MechanicalSoup tutorial

First contact, step by step

As a simple example, we’ll browse http://httpbin.org/, a website designed to test tools like MechanicalSoup.

First, let’s create a browser object:

>>> import mechanicalsoup
>>> browser = mechanicalsoup.StatefulBrowser()

To customize the way to build a browser (change the user-agent, the HTML parser to use, the way to react to 404 Not Found errors, …), see __init__().

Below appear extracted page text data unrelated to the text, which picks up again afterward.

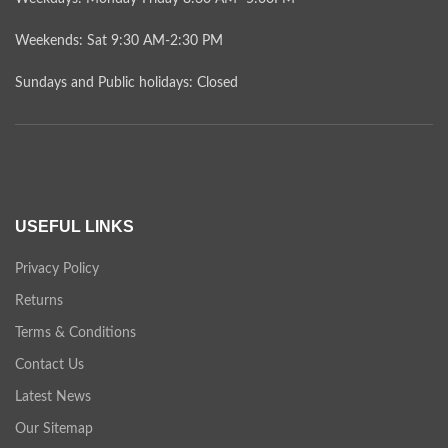
Weekends: Sat 9:30 AM-2:30 PM
Sundays and Public holidays: Closed
USEFUL LINKS
Privacy Policy
Returns
Terms & Conditions
Contact Us
Latest News
Our Sitemap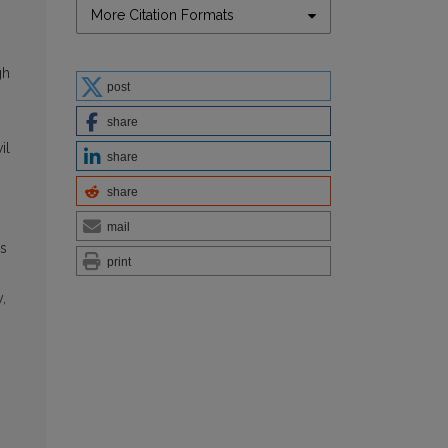
More Citation Formats
gh
post
share
il
share
share
mail
as
print
,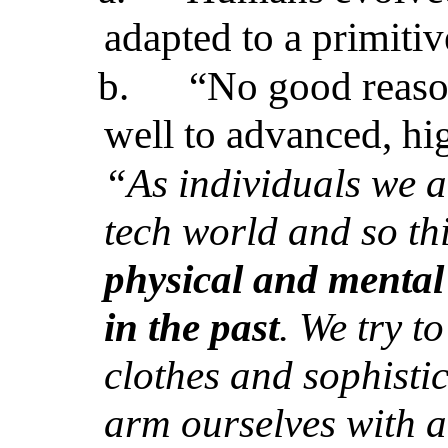
adapted to a primiti
b.
“No good reaso
well to advanced, hig
“As individuals we a
tech world and so th
physical and mental 
in the past
. We try t
clothes and sophisti
arm ourselves with al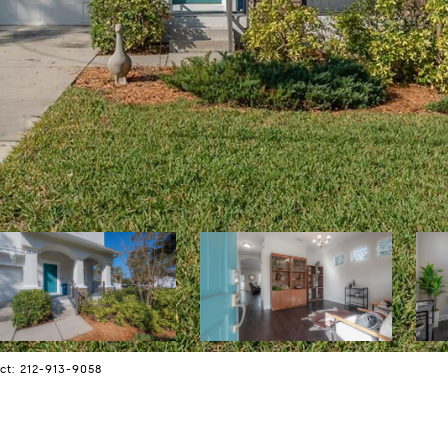
ct: 212-913-9058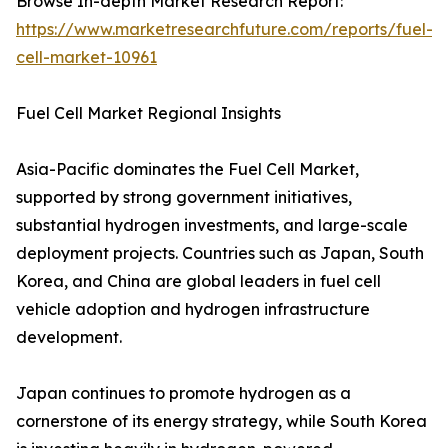
Browse In-depth Market Research Report:
https://www.marketresearchfuture.com/reports/fuel-
cell-market-10961
Fuel Cell Market Regional Insights
Asia-Pacific dominates the Fuel Cell Market,
supported by strong government initiatives,
substantial hydrogen investments, and large-scale
deployment projects. Countries such as Japan, South
Korea, and China are global leaders in fuel cell
vehicle adoption and hydrogen infrastructure
development.
Japan continues to promote hydrogen as a
cornerstone of its energy strategy, while South Korea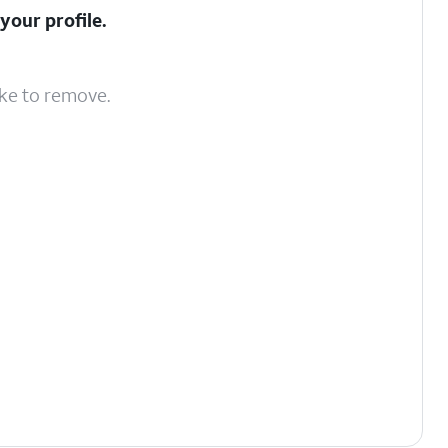
your profile.
ike to remove.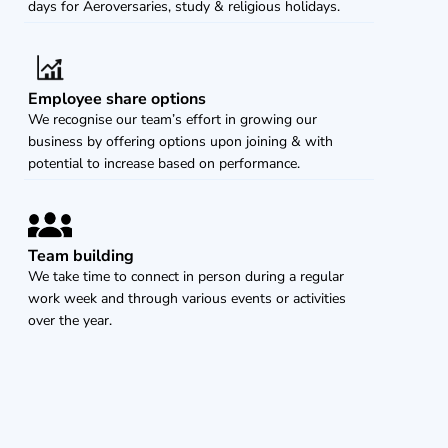
days for Aeroversaries, study & religious holidays. 
Employee share options
We recognise our team’s effort in growing our 
business by offering options upon joining & with 
potential to increase based on performance.
Team building
We take time to connect in person during a regular 
work week and through various events or activities 
over the year.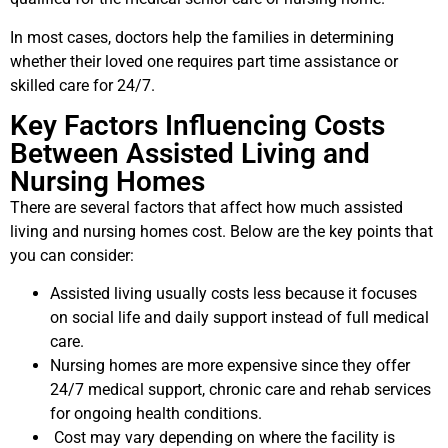
In most cases, doctors help the families in determining
whether their loved one requires part time assistance or
skilled care for 24/7.
Key Factors Influencing Costs
Between Assisted Living and
Nursing Homes
There are several factors that affect how much assisted
living and nursing homes cost. Below are the key points that
you can consider:
Assisted living usually costs less because it focuses
on social life and daily support instead of full medical
care.
Nursing homes are more expensive since they offer
24/7 medical support, chronic care and rehab services
for ongoing health conditions.
Cost may vary depending on where the facility is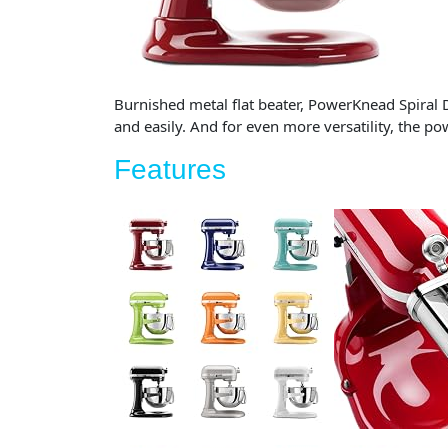
Burnished metal flat beater, PowerKnead Spiral 
and easily. And for even more versatility, the 
Features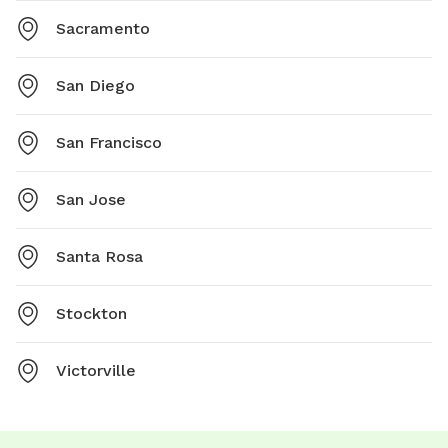
Sacramento
San Diego
San Francisco
San Jose
Santa Rosa
Stockton
Victorville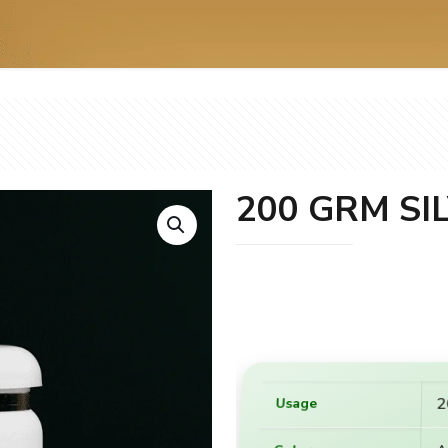
200 GRM SI
2
Usage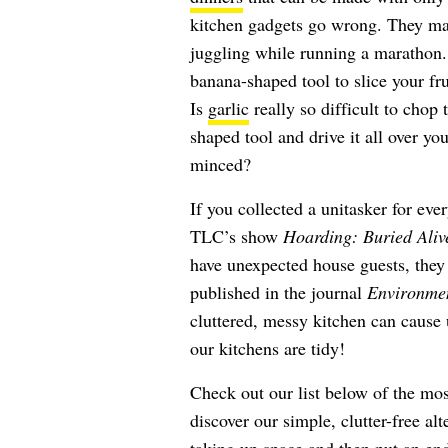
kitchen gadgets go wrong. They mak
juggling while running a marathon. 
banana-shaped tool to slice your fru
Is
garlic
really so difficult to chop t
shaped tool and drive it all over y
minced?
If you collected a unitasker for eve
TLC’s show
Hoarding: Buried Aliv
have unexpected house guests, they 
published in the journal
Environme
cluttered, messy kitchen can cause
our kitchens are tidy!
Check out our list below of the mos
discover our simple, clutter-free alt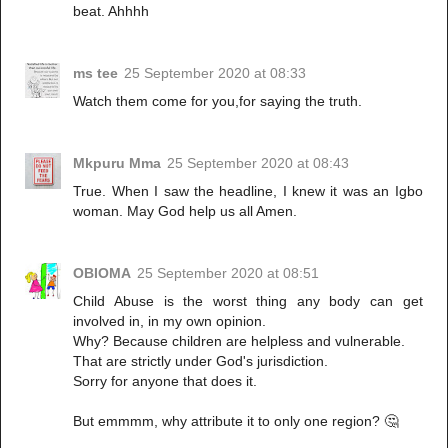
beat. Ahhhh
ms tee
25 September 2020 at 08:33
Watch them come for you,for saying the truth.
Mkpuru Mma
25 September 2020 at 08:43
True. When I saw the headline, I knew it was an Igbo
woman. May God help us all Amen.
OBIOMA
25 September 2020 at 08:51
Child Abuse is the worst thing any body can get
involved in, in my own opinion.
Why? Because children are helpless and vulnerable.
That are strictly under God's jurisdiction.
Sorry for anyone that does it.
But emmmm, why attribute it to only one region? 🤔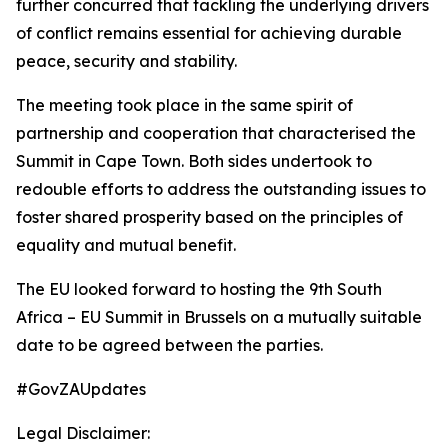
further concurred that tackling the underlying drivers
of conflict remains essential for achieving durable
peace, security and stability.
The meeting took place in the same spirit of
partnership and cooperation that characterised the
Summit in Cape Town. Both sides undertook to
redouble efforts to address the outstanding issues to
foster shared prosperity based on the principles of
equality and mutual benefit.
The EU looked forward to hosting the 9th South
Africa – EU Summit in Brussels on a mutually suitable
date to be agreed between the parties.
#GovZAUpdates
Legal Disclaimer: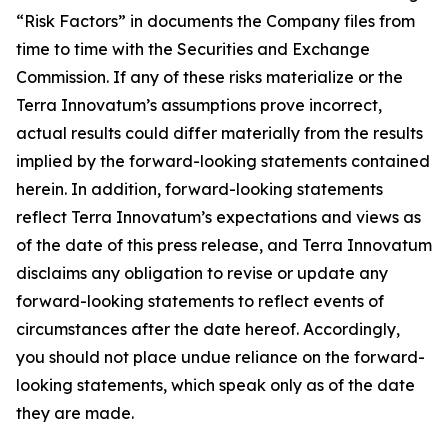
“Risk Factors” in documents the Company files from
time to time with the Securities and Exchange
Commission. If any of these risks materialize or the
Terra Innovatum’s assumptions prove incorrect,
actual results could differ materially from the results
implied by the forward-looking statements contained
herein. In addition, forward-looking statements
reflect Terra Innovatum’s expectations and views as
of the date of this press release, and Terra Innovatum
disclaims any obligation to revise or update any
forward-looking statements to reflect events of
circumstances after the date hereof. Accordingly,
you should not place undue reliance on the forward-
looking statements, which speak only as of the date
they are made.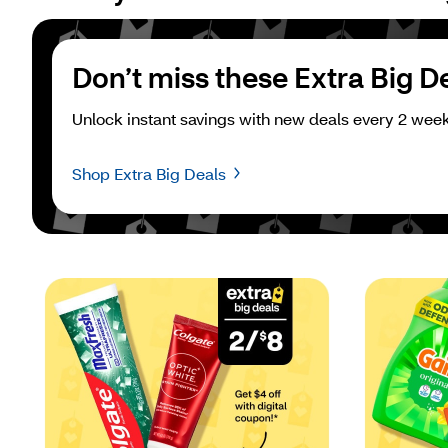
Don’t miss these Extra Big D
Unlock instant savings with new deals every 2 week
Shop Extra Big Deals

Now, open the webpage we want:

>>> browser.open("http://httpbin.org/")
<Response [200]>

The return value of open() is an object of type requests.Response. Actually, MechanicalSoup is using the requests library to do the actual requests to the website, so there’s no surprise that we’re getting such object. In short, it contains the data and meta-data that the server sent us. You see the HTTP response status, 200, which means “OK”, but the object also contains the content of the page we just downloaded.

Just like a normal browser’s URL bar, the browser remembers which URL it’s browsing:

>>> browser.get_url()
'http://httpbin.org/'

Now, let’s follow the link to /forms/post:

>>> browser.follow_link("forms")
<Response [200]>
>>> browser.get_url()
'http://httpbin.org/forms/post'

We passed a regular expression "forms" to follow_link(), who followed the link whose text matched this expression. There are many other ways to call follow_link(), but we’ll get back to it.

We’re now visiting http://httpbin.org/forms/post, which contains a form. Let’s see the page content:

>>> browser.get_current_page()
<!DOCTYPE html>
<html>
...
<form action="/post" method="post">
...

Actually, the return type of get_current_page() is bs4.BeautifulSoup. BeautifulSoup, aka bs4, is the second library used by Mechanicalsoup: it is an HTML manipulation library. You can now navigate in the tags of the pages using BeautifulSoup. For example, to get all the <legend> tags:

>>> browser.get_current_page().find_all('legend')
[<legend> Pizza Size </legend>, <legend> Pizza Toppings </legend>]

To fill-in a form, we need to tell MechanicalSoup which form we’re going to fill-in and submit:

>>> browser.select_form('form[action="/post"]')

The argument to select_form() is a CSS selector. Here, we select an HTML tag named form having an attribute action whose value is "/post". Since there’s only one form in the page, browser.select_form() would have done the trick too.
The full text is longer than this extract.